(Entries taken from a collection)
=-=-=-=-=
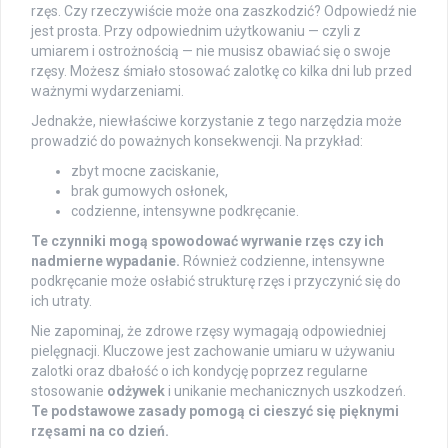
rzęs. Czy rzeczywiście może ona zaszkodzić? Odpowiedź nie
jest prosta. Przy odpowiednim użytkowaniu — czyli z
umiarem i ostrożnością — nie musisz obawiać się o swoje
rzęsy. Możesz śmiało stosować zalotkę co kilka dni lub przed
ważnymi wydarzeniami.
Jednakże, niewłaściwe korzystanie z tego narzędzia może
prowadzić do poważnych konsekwencji. Na przykład:
zbyt mocne zaciskanie,
brak gumowych osłonek,
codzienne, intensywne podkręcanie.
Te czynniki mogą spowodować wyrwanie rzęs czy ich
nadmierne wypadanie.
Również codzienne, intensywne
podkręcanie może osłabić strukturę rzęs i przyczynić się do
ich utraty.
Nie zapominaj, że zdrowe rzęsy wymagają odpowiedniej
pielęgnacji. Kluczowe jest zachowanie umiaru w używaniu
zalotki oraz dbałość o ich kondycję poprzez regularne
stosowanie
odżywek
i unikanie mechanicznych uszkodzeń.
Te podstawowe zasady pomogą ci cieszyć się pięknymi
rzęsami na co dzień.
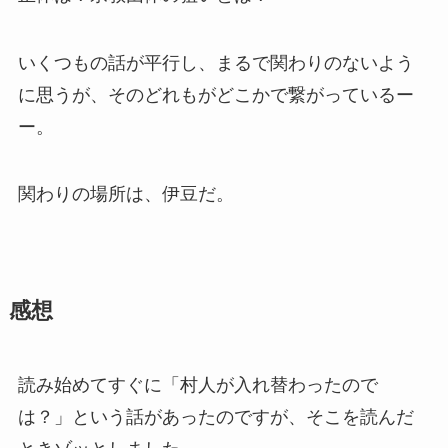
いくつもの話が平行し、まるで関わりのないよう
に思うが、そのどれもがどこかで繋がっているー
ー。
関わりの場所は、伊豆だ。
感想
読み始めてすぐに「村人が入れ替わったので
は？」という話があったのですが、そこを読んだ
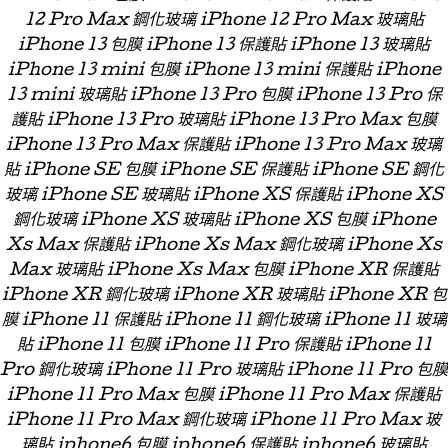
12 Pro Max 鋼化玻璃 iPhone 12 Pro Max 玻璃貼
iPhone 13 包膜 iPhone 13 保護貼 iPhone 13 玻璃貼
iPhone 13 mini 包膜 iPhone 13 mini 保護貼 iPhone
13 mini 玻璃貼 iPhone 13 Pro 包膜 iPhone 13 Pro 保
護貼 iPhone 13 Pro 玻璃貼 iPhone 13 Pro Max 包膜
iPhone 13 Pro Max 保護貼 iPhone 13 Pro Max 玻璃
貼 iPhone SE 包膜 iPhone SE 保護貼 iPhone SE 鋼化
玻璃 iPhone SE 玻璃貼 iPhone XS 保護貼 iPhone XS
鋼化玻璃 iPhone XS 玻璃貼 iPhone XS 包膜 iPhone
Xs Max 保護貼 iPhone Xs Max 鋼化玻璃 iPhone Xs
Max 玻璃貼 iPhone Xs Max 包膜 iPhone XR 保護貼
iPhone XR 鋼化玻璃 iPhone XR 玻璃貼 iPhone XR 包
膜 iPhone 11 保護貼 iPhone 11 鋼化玻璃 iPhone 11 玻璃
貼 iPhone 11 包膜 iPhone 11 Pro 保護貼 iPhone 11
Pro 鋼化玻璃 iPhone 11 Pro 玻璃貼 iPhone 11 Pro 包膜
iPhone 11 Pro Max 包膜 iPhone 11 Pro Max 保護貼
iPhone 11 Pro Max 鋼化玻璃 iPhone 11 Pro Max 玻
璃貼 iphone6 包膜 iphone6 保護貼 iphone6 玻璃貼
=-=-=-=-=
__Exercise directions__: All lines from the beginning of the entries above to the line containing "12 Pro Max 鋼化玻璃 iPhone 12 Pro Max 玻璃貼", inclusive, should be printed exactly, apart from the pictures.

__Output__:
rzęs. Czy rzeczywiście może ona zaszkodzić? Odpowiedź nie
jest prosta. Przy odpowiednim użytkowaniu — czyli z
umiarem i ostrożnością — nie musisz obawiać się o swoje
rzęsy. Możesz śmiało stosować zalotkę co kilka dni lub przed
ważnymi wydarzeniami.
Jednakże, niewłaściwe korzystanie z tego narzędzia może
prowadzić do poważnych konsekwencji. Na przykład:
zbyt mocne zaciskanie,
brak gumowych osłonek,
codzienne, intensywne podkręcanie.
Te czynniki mogą spowodować wyrwanie rzęs czy ich
nadmierne wypadanie.
Również codzienne, intensywne
podkręcanie może osłabić strukturę rzęs i przyczynić się do
ich utraty.
Nie zapominaj, że zdrowe rzęsy wymagają odpowiedniej
pielęgnacji. Kluczowe jest zachowanie umiaru w używaniu
zalotki oraz dbałość o ich kondycję poprzez regularne
stosowanie
odżywek
i unikanie mechanicznych uszkodzeń.
Te podstawowe zasady pomogą ci cieszyć się pięknymi
rzęsami na co dzień.
いくつもの話が平行し、まるで関わりのないよう
に思うが、そのどれもがどこかで繋がっているー
ー。
関わりの場所は、伊豆だ。
感想
読み始めてすぐに「村人が入れ替わったので
は？」という話があったのですが、そこを読んだ
12 Pro Max 鋼化玻璃 iPhone 12 Pro Max 玻璃貼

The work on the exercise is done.